The filters for this vac are numbered. 1 being the best. I believe it came with either a 3 or a 5 so I think upgradeing the filter will get the little bit that its currently releaseing.

Edit...Nope, I'm wrong. just went to look at the box. It came with a 1. The number 5 is the HEPA filter.


----------



## TheLt (Feb 14, 2009)

*PhotoBucket*

Your photos do not load. It says you must update your account to enable third party hosting. I don't know if that means me, you or Woodworkingtalk.com.


----------



## WesTex (Jan 5, 2014)

This thread is six years old. Photobucket has changed policies.
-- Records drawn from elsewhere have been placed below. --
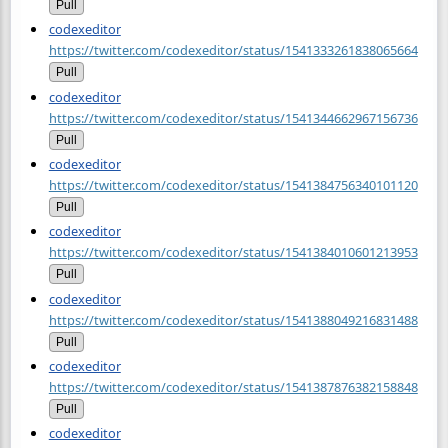
Pull
codexeditor
https://twitter.com/codexeditor/status/1541333261838065664
Pull
codexeditor
https://twitter.com/codexeditor/status/1541344662967156736
Pull
codexeditor
https://twitter.com/codexeditor/status/1541384756340101120
Pull
codexeditor
https://twitter.com/codexeditor/status/1541384010601213953
Pull
codexeditor
https://twitter.com/codexeditor/status/1541388049216831488
Pull
codexeditor
https://twitter.com/codexeditor/status/1541387876382158848
Pull
codexeditor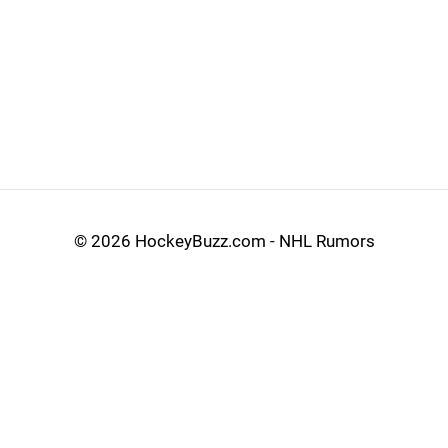
©
2026 HockeyBuzz.com - NHL Rumors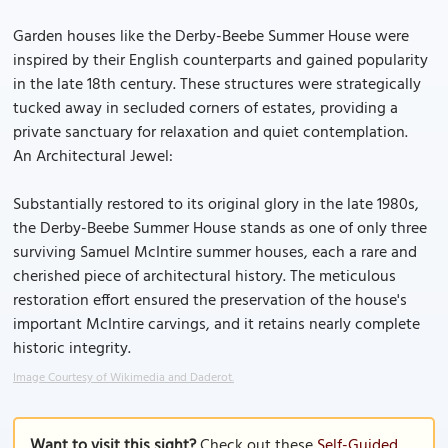
Garden houses like the Derby-Beebe Summer House were
inspired by their English counterparts and gained popularity
in the late 18th century. These structures were strategically
tucked away in secluded corners of estates, providing a
private sanctuary for relaxation and quiet contemplation.
An Architectural Jewel:
Substantially restored to its original glory in the late 1980s,
the Derby-Beebe Summer House stands as one of only three
surviving Samuel McIntire summer houses, each a rare and
cherished piece of architectural history. The meticulous
restoration effort ensured the preservation of the house's
important McIntire carvings, and it retains nearly complete
historic integrity.
Image Courtesy of Wikimedia and Daderot.
Want to visit this sight?
Check out these
Self-Guided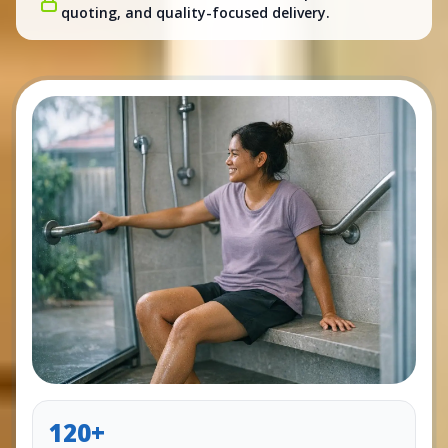
quoting, and quality-focused delivery.
120+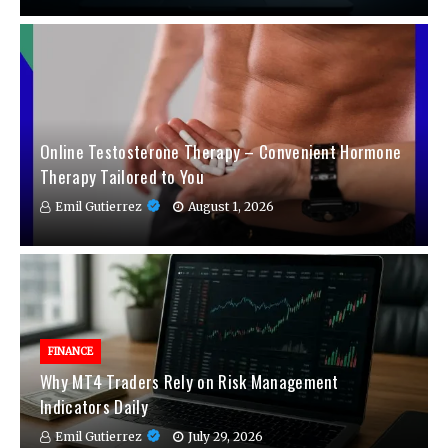
Online Testosterone Therapy – Convenient Hormone
Therapy Tailored to You
Emil Gutierrez
August 1, 2026
FINANCE
Why MT4 Traders Rely on Risk Management
Indicators Daily
Emil Gutierrez
July 29, 2026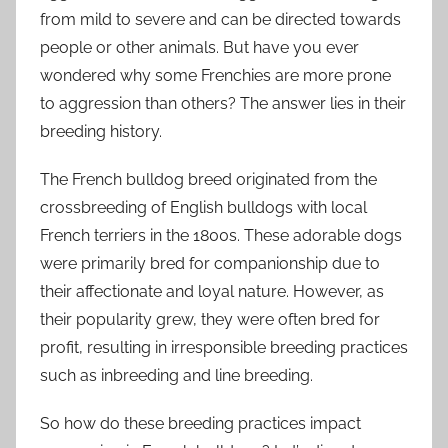
from mild to severe and can be directed towards
people or other animals. But have you ever
wondered why some Frenchies are more prone
to aggression than others? The answer lies in their
breeding history.
The French bulldog breed originated from the
crossbreeding of English bulldogs with local
French terriers in the 1800s. These adorable dogs
were primarily bred for companionship due to
their affectionate and loyal nature. However, as
their popularity grew, they were often bred for
profit, resulting in irresponsible breeding practices
such as inbreeding and line breeding.
So how do these breeding practices impact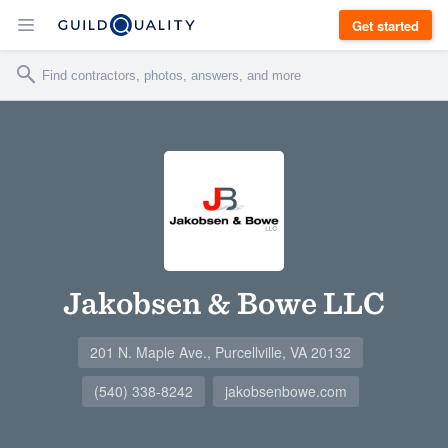
Get started
Jakobsen & Bowe LLC
201 N. Maple Ave., Purcellville, VA 20132
(540) 338-8242
jakobsenbowe.com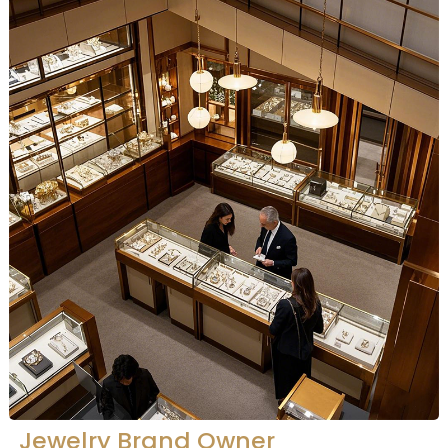
Jewelry Brand Owner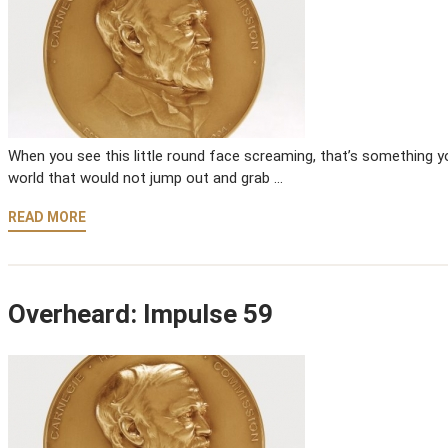
When you see this little round face screaming, that’s something you
world that would not jump out and grab …
READ MORE
Overheard: Impulse 59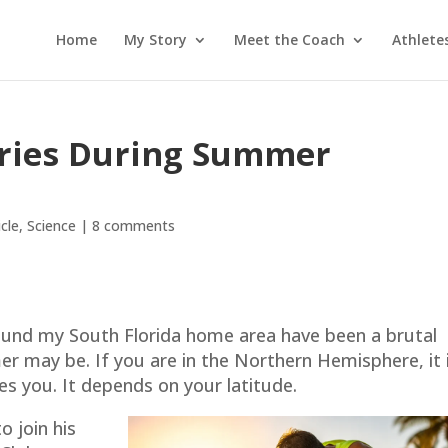
Home
My Story
Meet the Coach
Athlete
uries During Summer
icle
,
Science
|
8 comments
o
ound my South Florida home area have been a brutal
 may be. If you are in the Northern Hemisphere, it 
es you. It depends on your latitude.
o join his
For this reason the photos no longer link. 


Sent from my iPhone using Tapatalk


----------



## TomCT2 (May 16, 2014)

FYI, it appears Photobucket blocks access to user's pix based on what website is trying to link to the pix - not the pix poster's "profile." 
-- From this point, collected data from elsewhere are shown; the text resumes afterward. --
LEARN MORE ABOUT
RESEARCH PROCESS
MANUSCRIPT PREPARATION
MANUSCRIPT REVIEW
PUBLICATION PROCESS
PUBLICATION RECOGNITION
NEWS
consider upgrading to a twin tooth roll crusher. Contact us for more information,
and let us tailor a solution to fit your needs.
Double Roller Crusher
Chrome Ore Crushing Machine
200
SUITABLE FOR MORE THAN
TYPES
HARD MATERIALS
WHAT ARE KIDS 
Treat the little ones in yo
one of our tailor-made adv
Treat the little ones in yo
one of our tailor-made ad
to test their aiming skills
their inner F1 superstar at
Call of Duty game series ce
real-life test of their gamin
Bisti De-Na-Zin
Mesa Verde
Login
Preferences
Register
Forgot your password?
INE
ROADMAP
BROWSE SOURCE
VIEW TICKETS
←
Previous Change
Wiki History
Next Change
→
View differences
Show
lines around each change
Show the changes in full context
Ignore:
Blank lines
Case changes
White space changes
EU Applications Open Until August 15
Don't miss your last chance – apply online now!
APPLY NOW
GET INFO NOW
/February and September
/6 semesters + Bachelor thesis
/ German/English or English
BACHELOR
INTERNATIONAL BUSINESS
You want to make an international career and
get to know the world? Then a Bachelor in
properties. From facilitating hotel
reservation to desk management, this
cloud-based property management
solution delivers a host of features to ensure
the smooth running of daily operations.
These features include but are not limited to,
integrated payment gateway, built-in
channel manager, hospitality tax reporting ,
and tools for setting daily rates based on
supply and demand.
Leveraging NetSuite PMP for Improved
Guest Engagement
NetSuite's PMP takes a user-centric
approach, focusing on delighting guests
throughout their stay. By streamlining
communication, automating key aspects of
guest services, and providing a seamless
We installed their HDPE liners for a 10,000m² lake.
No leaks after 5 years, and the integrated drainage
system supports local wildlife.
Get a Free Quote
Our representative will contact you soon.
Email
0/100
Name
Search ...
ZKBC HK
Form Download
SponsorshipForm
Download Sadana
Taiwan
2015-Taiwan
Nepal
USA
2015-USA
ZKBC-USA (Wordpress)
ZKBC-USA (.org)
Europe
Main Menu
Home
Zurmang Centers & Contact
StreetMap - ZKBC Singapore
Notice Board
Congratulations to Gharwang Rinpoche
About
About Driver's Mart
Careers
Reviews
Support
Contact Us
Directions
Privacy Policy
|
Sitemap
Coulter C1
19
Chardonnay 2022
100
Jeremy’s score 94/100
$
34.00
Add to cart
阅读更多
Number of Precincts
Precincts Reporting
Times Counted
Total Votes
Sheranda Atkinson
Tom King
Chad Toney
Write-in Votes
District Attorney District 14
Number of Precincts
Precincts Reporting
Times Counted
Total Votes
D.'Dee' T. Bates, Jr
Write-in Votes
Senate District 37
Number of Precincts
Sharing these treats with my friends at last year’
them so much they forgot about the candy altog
popular websites that frequently link to pix on Photobucket get "blocked"
I see this on my own personal Photobucket account - on some (less popular) sites the links work, other sites the links do not work - to the same pix in the same account using a character for character identical link.

there's a fix for Firefox and Chrome (may be other browsers...) that will make this problem go away - individuals must install the 'add on' - it's not some the user who uploaded pix to Photobucket can do.
more info:
https://addons.mozilla.org/en-US/firefox/addon/photobucket-fix/


----------